§ WHAT THE TASK ASKS: All of the data that follows is to be printed exactly, without pictures.

Top of SOURCE DATA

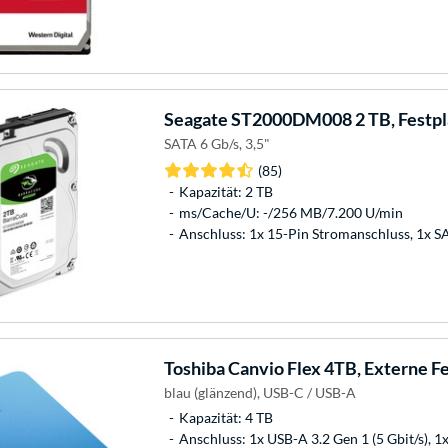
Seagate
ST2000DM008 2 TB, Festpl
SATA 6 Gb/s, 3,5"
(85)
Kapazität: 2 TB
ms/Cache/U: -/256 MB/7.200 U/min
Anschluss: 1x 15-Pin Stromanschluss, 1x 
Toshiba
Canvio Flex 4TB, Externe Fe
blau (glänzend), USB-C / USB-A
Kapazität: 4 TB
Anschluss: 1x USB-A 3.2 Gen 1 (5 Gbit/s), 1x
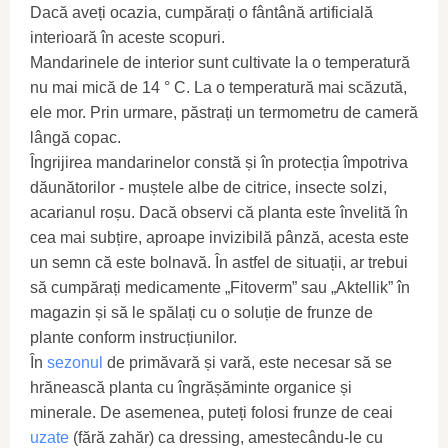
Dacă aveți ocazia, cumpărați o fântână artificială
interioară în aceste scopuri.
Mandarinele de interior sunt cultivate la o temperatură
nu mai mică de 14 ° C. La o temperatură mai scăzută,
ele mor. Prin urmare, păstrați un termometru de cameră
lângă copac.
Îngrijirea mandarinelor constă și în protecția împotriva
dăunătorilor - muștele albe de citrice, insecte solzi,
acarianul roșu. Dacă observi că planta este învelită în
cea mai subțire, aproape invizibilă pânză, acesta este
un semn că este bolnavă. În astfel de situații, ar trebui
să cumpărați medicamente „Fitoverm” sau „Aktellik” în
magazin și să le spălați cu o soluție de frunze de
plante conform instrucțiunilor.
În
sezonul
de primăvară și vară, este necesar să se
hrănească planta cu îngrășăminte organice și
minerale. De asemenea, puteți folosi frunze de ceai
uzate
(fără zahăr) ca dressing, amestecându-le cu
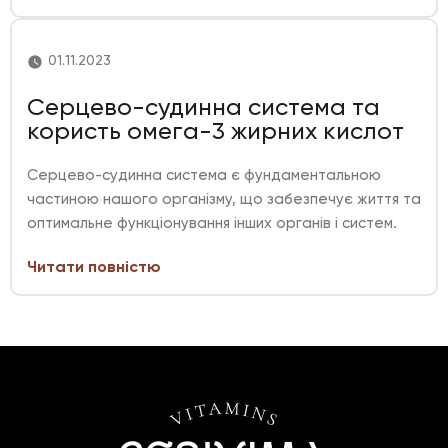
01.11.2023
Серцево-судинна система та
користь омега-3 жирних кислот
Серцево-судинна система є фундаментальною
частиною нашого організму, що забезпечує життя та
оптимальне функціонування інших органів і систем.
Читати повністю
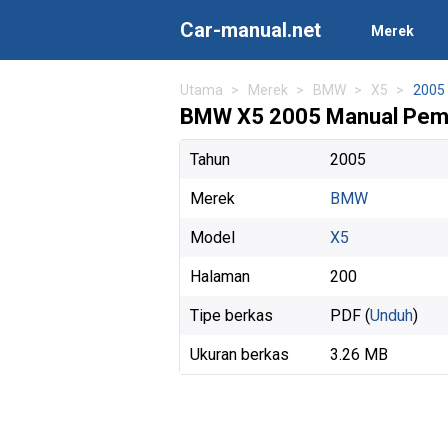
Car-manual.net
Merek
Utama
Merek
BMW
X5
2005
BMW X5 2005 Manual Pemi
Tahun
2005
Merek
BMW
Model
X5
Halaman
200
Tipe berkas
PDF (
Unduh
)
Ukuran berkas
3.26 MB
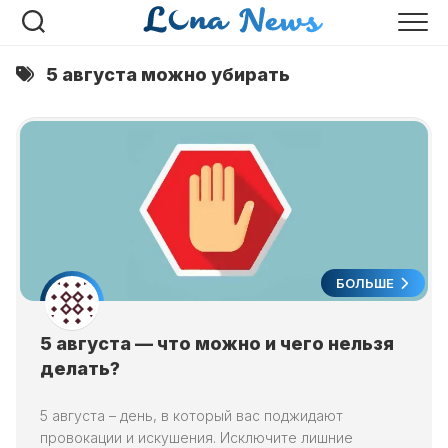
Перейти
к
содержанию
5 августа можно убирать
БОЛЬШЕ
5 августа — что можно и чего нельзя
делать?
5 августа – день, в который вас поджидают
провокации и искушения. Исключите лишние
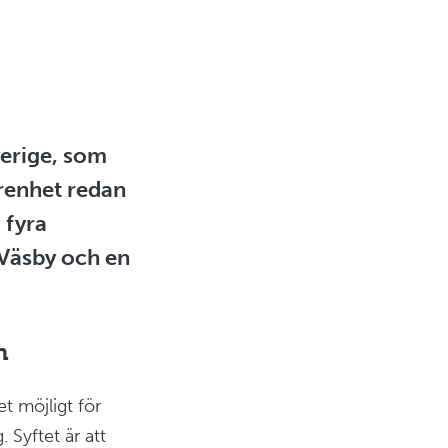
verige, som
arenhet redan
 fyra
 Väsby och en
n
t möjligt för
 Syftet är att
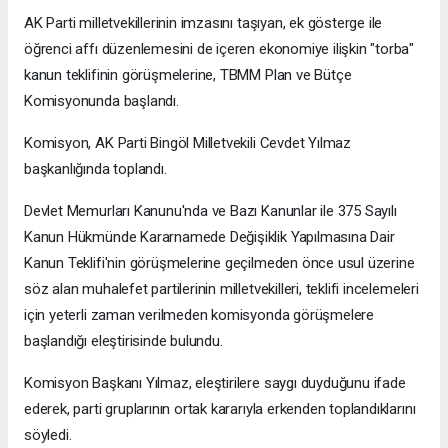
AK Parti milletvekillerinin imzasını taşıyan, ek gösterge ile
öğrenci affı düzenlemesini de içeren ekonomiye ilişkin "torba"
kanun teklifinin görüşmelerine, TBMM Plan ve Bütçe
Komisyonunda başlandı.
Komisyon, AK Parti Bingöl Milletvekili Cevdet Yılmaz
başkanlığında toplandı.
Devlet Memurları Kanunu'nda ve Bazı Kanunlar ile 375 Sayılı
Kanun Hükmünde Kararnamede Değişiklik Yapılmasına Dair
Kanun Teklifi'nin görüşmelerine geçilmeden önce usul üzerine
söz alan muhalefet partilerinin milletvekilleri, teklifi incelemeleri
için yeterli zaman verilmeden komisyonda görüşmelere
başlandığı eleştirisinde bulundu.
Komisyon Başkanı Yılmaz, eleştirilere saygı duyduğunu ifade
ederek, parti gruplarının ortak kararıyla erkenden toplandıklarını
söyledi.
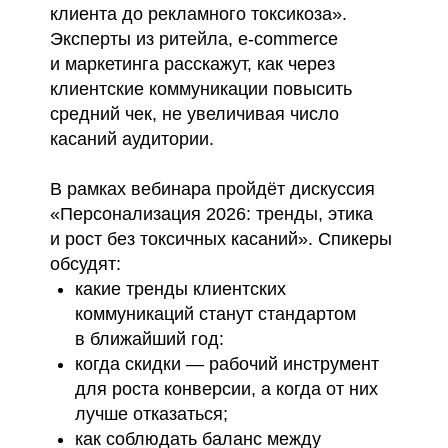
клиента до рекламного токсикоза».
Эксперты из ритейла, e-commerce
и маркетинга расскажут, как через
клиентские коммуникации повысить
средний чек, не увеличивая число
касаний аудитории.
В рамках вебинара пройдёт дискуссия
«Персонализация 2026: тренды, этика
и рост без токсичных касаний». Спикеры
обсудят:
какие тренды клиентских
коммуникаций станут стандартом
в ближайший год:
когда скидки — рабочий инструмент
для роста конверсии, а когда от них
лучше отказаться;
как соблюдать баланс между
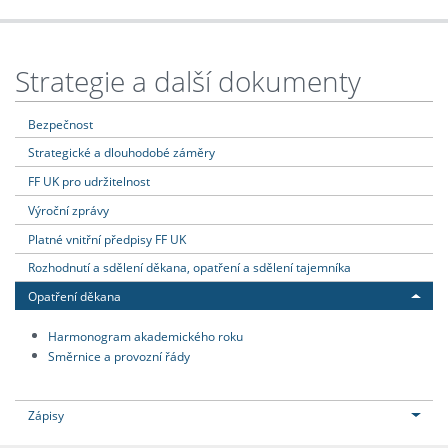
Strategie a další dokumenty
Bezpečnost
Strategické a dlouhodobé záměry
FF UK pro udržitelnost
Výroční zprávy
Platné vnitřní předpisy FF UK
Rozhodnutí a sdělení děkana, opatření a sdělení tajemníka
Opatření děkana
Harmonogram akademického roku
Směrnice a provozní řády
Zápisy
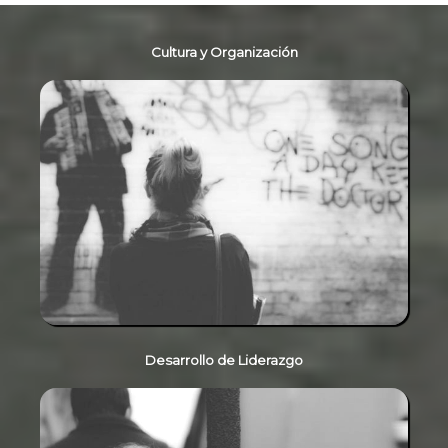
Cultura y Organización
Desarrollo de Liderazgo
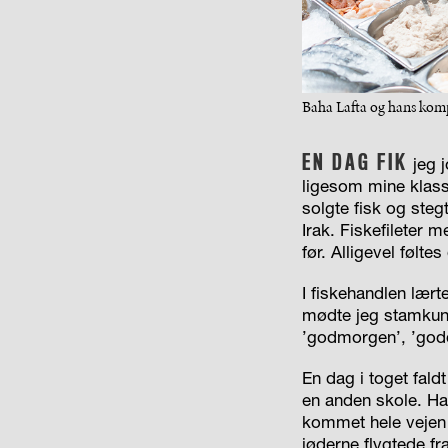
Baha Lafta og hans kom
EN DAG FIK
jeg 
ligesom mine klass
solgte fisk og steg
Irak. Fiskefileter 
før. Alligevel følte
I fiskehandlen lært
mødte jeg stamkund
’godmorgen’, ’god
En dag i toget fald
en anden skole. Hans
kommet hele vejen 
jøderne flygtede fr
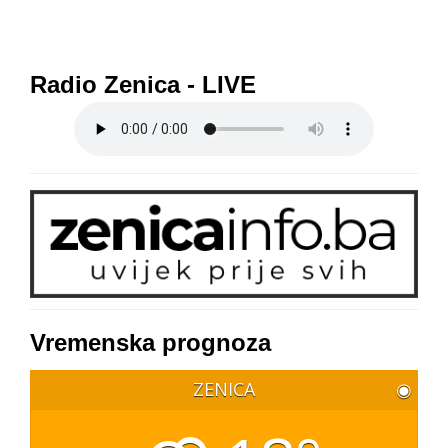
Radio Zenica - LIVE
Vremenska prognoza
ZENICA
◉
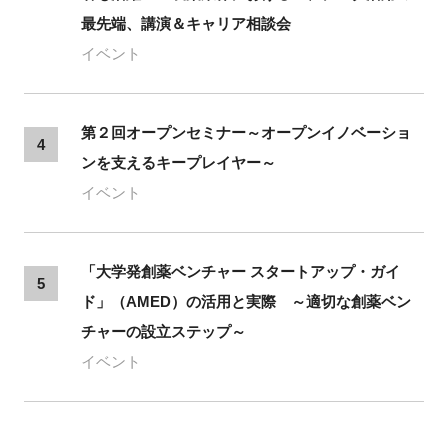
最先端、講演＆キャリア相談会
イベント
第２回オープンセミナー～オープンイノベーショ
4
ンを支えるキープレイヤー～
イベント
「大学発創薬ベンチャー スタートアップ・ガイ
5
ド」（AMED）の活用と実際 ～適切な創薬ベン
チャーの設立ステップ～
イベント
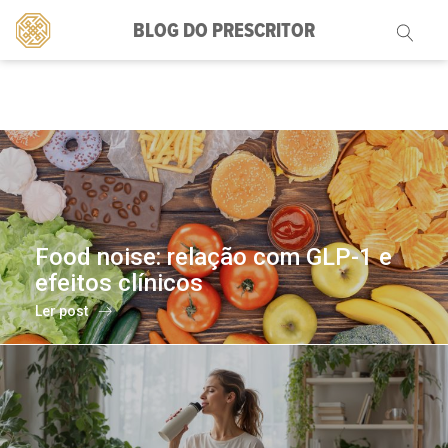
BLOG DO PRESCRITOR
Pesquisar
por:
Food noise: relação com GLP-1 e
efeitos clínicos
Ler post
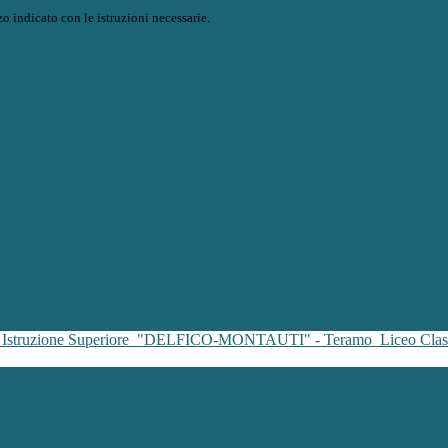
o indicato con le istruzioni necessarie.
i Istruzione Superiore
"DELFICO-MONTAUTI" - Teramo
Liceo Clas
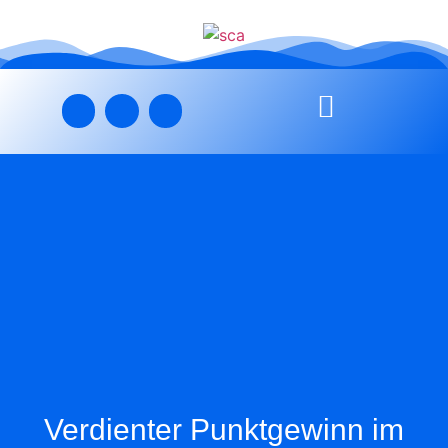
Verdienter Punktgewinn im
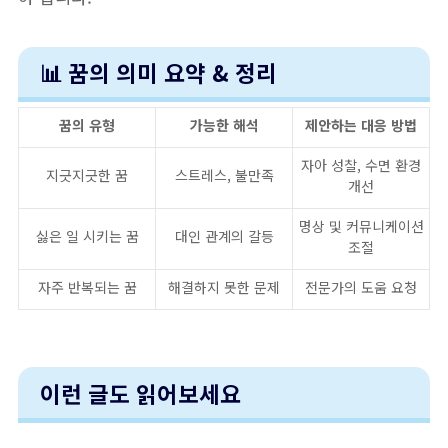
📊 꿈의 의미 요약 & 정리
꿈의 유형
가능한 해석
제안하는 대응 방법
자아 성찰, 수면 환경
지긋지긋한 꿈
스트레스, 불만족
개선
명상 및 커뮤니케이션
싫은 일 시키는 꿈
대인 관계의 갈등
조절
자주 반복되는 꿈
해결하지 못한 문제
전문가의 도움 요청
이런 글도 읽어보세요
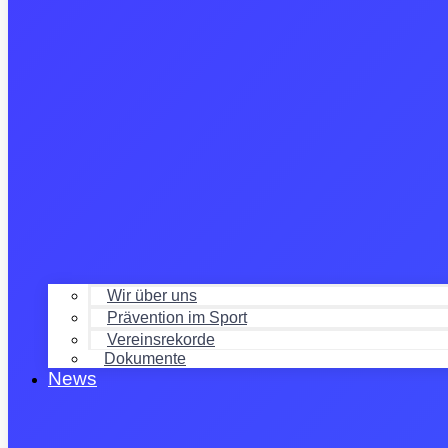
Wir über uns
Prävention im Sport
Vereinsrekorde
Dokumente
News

Bottom of SOURCE DATA

§ ANSWER TO THIS TASK:
Seagate
ST2000DM008 2 TB, Festpl
SATA 6 Gb/s, 3,5"
(85)
Kapazität: 2 TB
ms/Cache/U: -/256 MB/7.200 U/min
Anschluss: 1x 15-Pin Stromanschluss, 1x 
Toshiba
Canvio Flex 4TB, Externe Fe
blau (glänzend), USB-C / USB-A
Kapazität: 4 TB
Anschluss: 1x USB-A 3.2 Gen 1 (5 Gbit/s), 1x
Dacă aveți ocazia, cumpărați o fântână artificială
interioară în aceste scopuri.
Mandarinele de interior sunt cultivate la o temperatură
nu mai mică de 14 ° C. La o temperatură mai scăzută,
ele mor. Prin urmare, păstrați un termometru de cameră
lângă copac.
Îngrijirea mandarinelor constă și în protecția împotriva
dăunătorilor - muștele albe de citrice, insecte solzi,
acarianul roșu. Dacă observi că planta este învelită în
cea mai subțire, aproape invizibilă pânză, acesta este
un semn că este bolnavă. În astfel de situații, ar trebui
să cumpărați medicamente „Fitoverm” sau „Aktellik” în
magazin și să le spălați cu o soluție de frunze de
plante conform instrucțiunilor.
În
sezonul
de primăvară și vară, este necesar să se
hrănească planta cu îngrășăminte organice și
minerale. De asemenea, puteți folosi frunze de ceai
uzate
(fără zahăr) ca dressing, amestecându-le cu
01.11.2023
Серцево-судинна система та
користь омега-3 жирних кислот
Серцево-судинна система є фундаментальною
частиною нашого організму, що забезпечує життя та
оптимальне функціонування інших органів і систем.
Читати повністю
Car-manual.net
Merek
Utama
Merek
BMW
X5
2005
BMW X5 2005 Manual Pemi
Tahun
2005
Merek
BMW
Model
X5
Halaman
200
Tipe berkas
PDF (
Unduh
)
Ukuran berkas
3.26 MB
Перейти
к
содержанию
5 августа можно убирать
БОЛЬШЕ
5 августа — что можно и чего нельзя
делать?
5 августа – день, в который вас поджидают
провокации и искушения. Исключите лишние
verige, som
arenhet redan
 fyra
 Väsby och en
n
t möjligt för
 Syftet är att
AK Parti milletvekillerinin imzasını taşıyan, ek gösterge ile
öğrenci affı düzenlemesini de içeren ekonomiye ilişkin "torba"
kanun teklifinin görüşmelerine, TBMM Plan ve Bütçe
Komisyonunda başlandı.
Komisyon, AK Parti Bingöl Milletvekili Cevdet Yılmaz
başkanlığında toplandı.
Devlet Memurları Kanunu'nda ve Bazı Kanunlar ile 375 Sayılı
Kanun Hükmünde Kararnamede Değişiklik Yapılmasına Dair
Kanun Teklifi'nin görüşmelerine geçilmeden önce usul üzerine
söz alan muhalefet partilerinin milletvekilleri, teklifi incelemeleri
için yeterli zaman verilmeden komisyonda görüşmelere
başlandığı eleştirisinde bulundu.
Komisyon Başkanı Yılmaz, eleştirilere saygı duyduğunu ifade
ederek, parti gruplarının ortak kararıyla erkenden toplandıklarını
söyledi.
клиента до рекламного токсикоза».
Эксперты из ритейла, e-commerce
и маркетинга расскажут, как через
клиентские коммуникации повысить
средний чек, не увеличивая число
касаний аудитории.
В рамках вебинара пройдёт дискуссия
«Персонализация 2026: тренды, этика
и рост без токсичных касаний». Спикеры
обсудят:
какие тренды клиентских
коммуникаций станут стандартом
в ближайший год:
когда скидки — рабочий инструмент
для роста конверсии, а когда от них
лучше отказаться;
как соблюдать баланс между
Strategie a další dokumenty
Bezpečnost
Strategické a dlouhodobé záměry
FF UK pro udržitelnost
Výroční zprávy
Platné vnitřní předpisy FF UK
Rozhodnutí a sdělení děkana, opatření a sdělení tajemníka
Opatření děkana
Harmonogram akademického roku
Směrnice a provozní řády
Zápisy
Cultura y Organización
Desarrollo de Liderazgo
Baha Lafta og hans kom
EN DAG FIK
jeg 
ligesom mine klass
solgte fisk og steg
Irak. Fiskefileter 
før. Alligevel følte
I fiskehandlen lært
mødte jeg stamkund
’godmorgen’, ’god
En dag i toget fald
en anden skole. Hans
kommet hele vejen 
jøderne flygtede fr
Radio Zenica - LIVE
Vremenska prognoza
ZENICA
◉
最先端、講演＆キャリア相談会
イベント
第２回オープンセミナー～オープンイノベーショ
4
ンを支えるキープレイヤー～
イベント
「大学発創薬ベンチャー スタートアップ・ガイ
5
ド」（AMED）の活用と実際 ～適切な創薬ベン
チャーの設立ステップ～
イベント
BLOG DO PRESCRITOR
Pesquisar
por:
Food noise: relação com GLP-1 e
efeitos clínicos
Ler post
o indicato con le istruzioni necessarie.
i Istruzione Superiore
"DELFICO-MONTAUTI" - Teramo
Liceo Clas
Verdienter Punktgewinn im
📊 꿈의 의미 요약 & 정리
꿈의 유형
가능한 해석
제안하는 대응 방법
자아 성찰, 수면 환경
지긋지긋한 꿈
스트레스, 불만족
개선
명상 및 커뮤니케이션
싫은 일 시키는 꿈
대인 관계의 갈등
조절
자주 반복되는 꿈
해결하지 못한 문제
전문가의 도움 요청
이런 글도 읽어보세요
Wir über uns
Prävention im Sport
Vereinsrekorde
Dokumente
News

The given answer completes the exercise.